The New York Times reporter's account wasn't.
    What's the difference?
    Mr. Dorsey. So we did make a mistake with Owens----
    Mr. Mullin. But I've heard you say that multiple times we 
made a mistake. I've heard you say that the whole time you have 
been up here, and you have been very polite and pretty awesome 
at doing it.
    But the fact is it's bigger than a mistake. It's the 
environment to which I think Twitter has. My point of the first 
question was does that fit your political views to which your 
company is following? Because there seems to be----
    Mr. Walden.

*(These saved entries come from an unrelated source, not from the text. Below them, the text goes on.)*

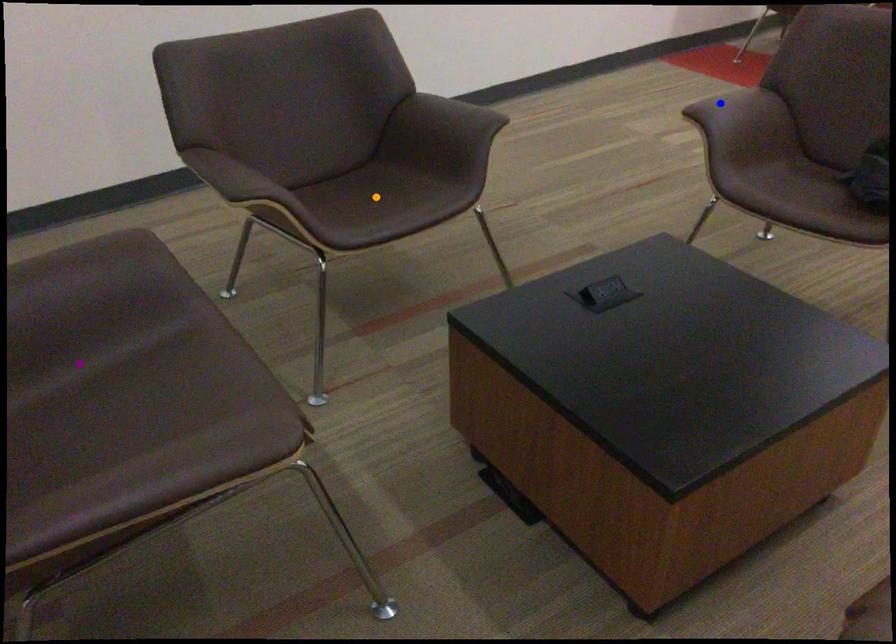 Based on the photo, order these from nearest to farthest:
- blue point
- purple point
- orange point

1. purple point
2. blue point
3. orange point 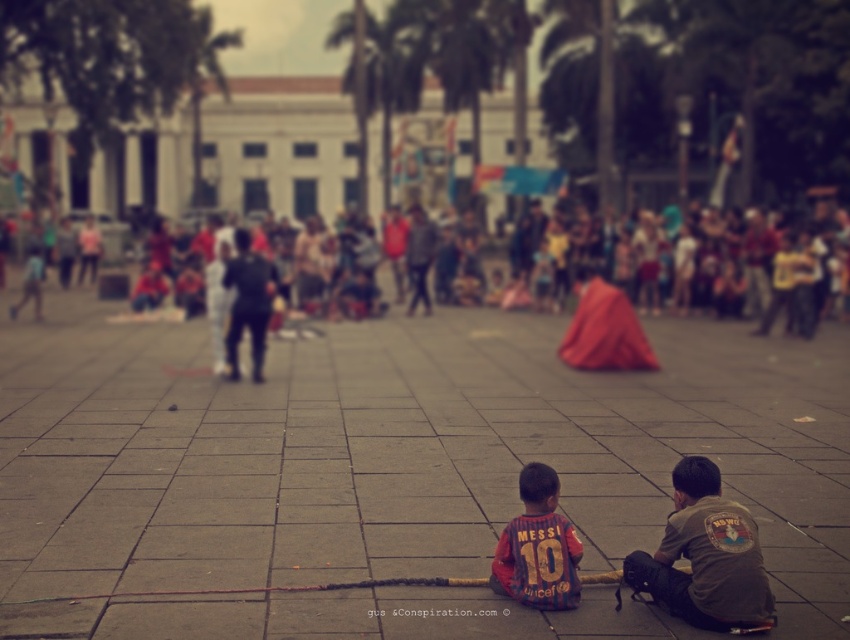 Which is more to the left, gray concrete pavement at center or brown cotton shirt at lower right?

Positioned to the left is gray concrete pavement at center.

Who is lower down, gray concrete pavement at center or brown cotton shirt at lower right?

brown cotton shirt at lower right

Is point (162, 456) in front of point (707, 596)?

That is False.

Where is `gray concrete pavement at center`? The height and width of the screenshot is (640, 850). gray concrete pavement at center is located at coordinates (394, 472).

Which is more to the left, blurred people at center or brown cotton shirt at lower right?

brown cotton shirt at lower right is more to the left.

Is blurred people at center shorter than brown cotton shirt at lower right?

No, blurred people at center is not shorter than brown cotton shirt at lower right.

What do you see at coordinates (714, 260) in the screenshot? Image resolution: width=850 pixels, height=640 pixels. I see `blurred people at center` at bounding box center [714, 260].

Where is `blurred people at center`? blurred people at center is located at coordinates 714,260.

Locate an element on the screen. Image resolution: width=850 pixels, height=640 pixels. gray concrete pavement at center is located at coordinates click(x=394, y=472).

Does point (768, 540) come behind point (638, 291)?

No, it is not.

Identify the location of gray concrete pavement at center. (394, 472).

I want to click on gray concrete pavement at center, so click(394, 472). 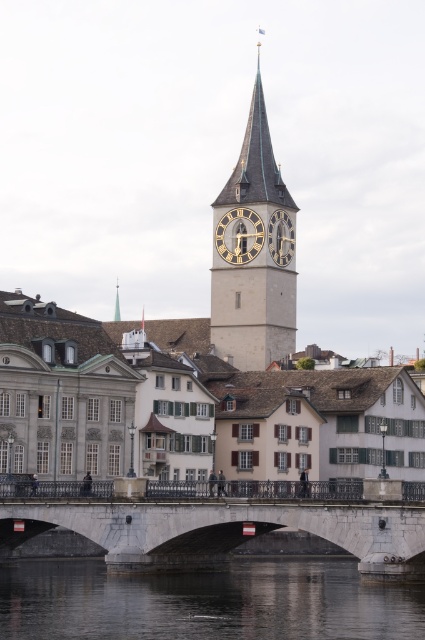 Question: Which object is farther from the camera taking this photo?

Choices:
 (A) gold/brass/golden clock at center
 (B) green glass spire at upper center

Answer: (B)

Question: Considering the real-world distances, which object is closest to the gold/brass/golden clock at center?

Choices:
 (A) smooth gray stone clock tower at center
 (B) white stone bridge at center
 (C) white painted wood building at center

Answer: (A)

Question: Can you confirm if gold/brass/golden clock at center is wider than green glass spire at upper center?

Choices:
 (A) yes
 (B) no

Answer: (B)

Question: Which object is positioned farthest from the gold/brass/golden clock at center?

Choices:
 (A) transparent water at center
 (B) green glass spire at upper center
 (C) white painted wood building at center
 (D) gold metallic clock at center

Answer: (B)

Question: Does transparent water at center appear on the left side of gold metallic clock at center?

Choices:
 (A) yes
 (B) no

Answer: (A)

Question: From the image, what is the correct spatial relationship of white painted wood building at center in relation to smooth gray stone clock tower at center?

The gentleman's time----
    Mr. Mullin [continuing]. A pattern here.
    Mr. Dorsey. No, it doesn't. I value variety in perspective 
and I value seeing people from all walks of life and all points 
of views, and we do make errors along the way both in terms of 
our algorithms and also the people who are following guidelines 
to review content.
    Mr. Walden. The gentleman's time has expired.
    Mr. Mullin. Thank you. I yield back.
    Mr. Walden. The chair recognizes the gentleman from 
Michigan, Mr. Walberg, for 4 minutes.
    Mr. Walberg. Thank you, Mr. Chairman, and thank you, Mr. 
Dorsey, for being here, and it's been a long day for you. It's 
an important day, though.
    I guess the only complaint I would have thus far is that 
your staff didn't prepare well enough to go through 535 members 
of Congress to see if there were any biases and have those 
figures for us today that you could answer.
    I would assume that they should have thought that with 
Republicans and Democrats here and the statements that we've 
heard from the other side of the aisle that that question would 
come up--those facts, those statistics--at least on the 535 
members.
    It would have been worth being able to answer right today 
with an imperative no, there was no bias, or yes, it appears 
there was a bias. That's the only complaint I have.
    But let me go to the questions. In a July 26th, blog post, 
Twitter asserted, ``We believe the issue had more to do with 
how other people were interacting with these representatives' 
accounts.'.
    What specific signals or actions of other accounts 
interacting with the representative's account would you 
suggest--this is my question--contributed to the auto suggest 
issue?
    Mr. Dorsey. The behaviors we were seeing were actual 
violations of our terms of service.
    Mr. Walberg. Clear violations of your terms--would muting 
or blocking another user's account contribute to that?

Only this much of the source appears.